Time-sensitive communications from SARS may include:
- Notifications regarding audits or verifications
- Final demands for payment
- Requests for supporting documentation
- Notices of penalties or adjustments
- Objection or dispute outcomes
Failure to respond to these could result in serious consequences, including penalties, missed appeals, or even legal enforcement actions. Even a short delay in response could trigger automated penalty mechanisms or enforcement instructions.
Legal Consequences for Ignoring SARS Notices
SARS has full legal authority to enforce collection actions if taxpayers ignore legitimate correspondence. This includes initiating direct withdrawals from a taxpayer’s bank account to settle outstanding debts. This action can be taken without the account holder’s consent if previous demands go unanswered.
It has been confirmed in several court rulings that SARS is entitled to take this approach. Cases have shown that individuals who dismissed system-generated letters as scams, only to later find their bank accounts debited, were still held liable.
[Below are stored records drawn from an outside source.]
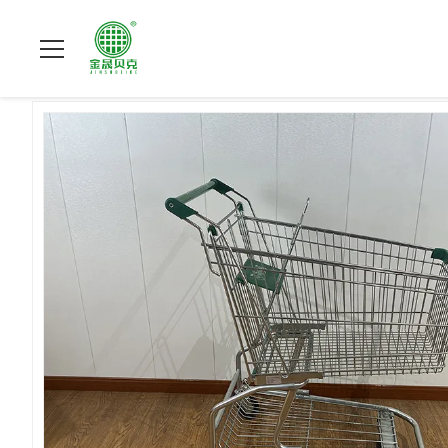
বাড়ি
>
পণ্য
>
সুপারমার্কেট শপিং ট্রলি
>
১২৫ লিটার আমেরিকান স্টাইল শপিং কার্ট প্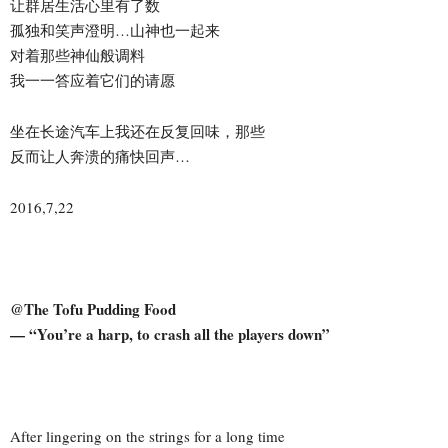
让群居生活心里有了数
孤独和笑声澄明…山神也一起来
对着那些神仙般调料
我一一答应着它们的请愿
坐在长途汽车上我还在反复回味，那些
反而让人奔溃的痛快回声…
2016,7,22
@The Tofu Pudding Food
— “You’re a harp, to crash all the players down”
After lingering on the strings for a long time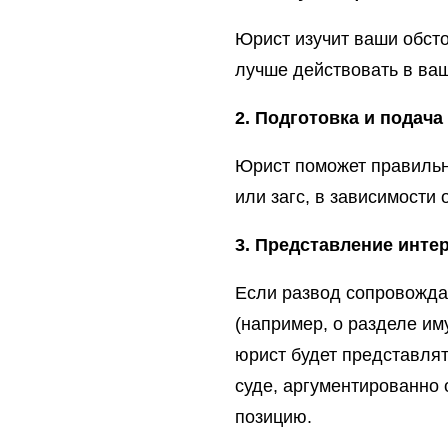
Юрист изучит ваши обсто
лучше действовать в ва
2. Подготовка и подача
Юрист поможет правильно
или загс, в зависимости 
3. Представление интер
Если развод сопровожда
(например, о разделе им
юрист будет представля
суде, аргументированно 
позицию.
Taxpayers cannot claim ignorance as a defence; if unsure about a communication’s legitimacy, they are still expected to follow up through official SARS channels. The law places the burden of action squarely on the taxpayer, not the tax authority.
Where to Find Official SARS Correspondence
All legitimate notices and letters issued by SARS will be visible in the taxpayer’s eFiling account or via the SARS MobiApp. Any messages received outside these platforms should be verified through official communication lines. Taxpayers are advised to activate notifications and regularly log in to both platforms during tax season to avoid missing critical updates.

Filing Season 2025 Dates
Taxpayers should keep the following SARS deadlines in mind for the 2025 season:
Filing Category | Opening Date | Closing Date |
---|---|---|
Auto-Assessments | 7 July 2025 | 20 July 2025 |
Individual Filers | 21 July 2025 | 20 October 2025 |
Provisional Taxpayers | 21 July 2025 | 19 January 2026 |
Trusts | 21 July 2025 | 19 January 2026 |
These dates are critical to avoid late filing penalties or missed returns. SARS has confirmed that auto-assessed taxpayers who do not respond within the given timeframe will be deemed to have accepted the outcome, closing the door for disputes or corrections.
Conclusion
With SARS transitioning entirely to digital communication for the 2025 tax season, South African taxpayers must remain alert and proactive. While the new system promises faster and more reliable service, it also increases the risk of scams mimicking official notices. Keeping contact details up to date, regularly checking eFiling or the MobiApp, and verifying any suspicious messages are now essential steps to avoid falling victim to fraud or missing critical tax deadlines.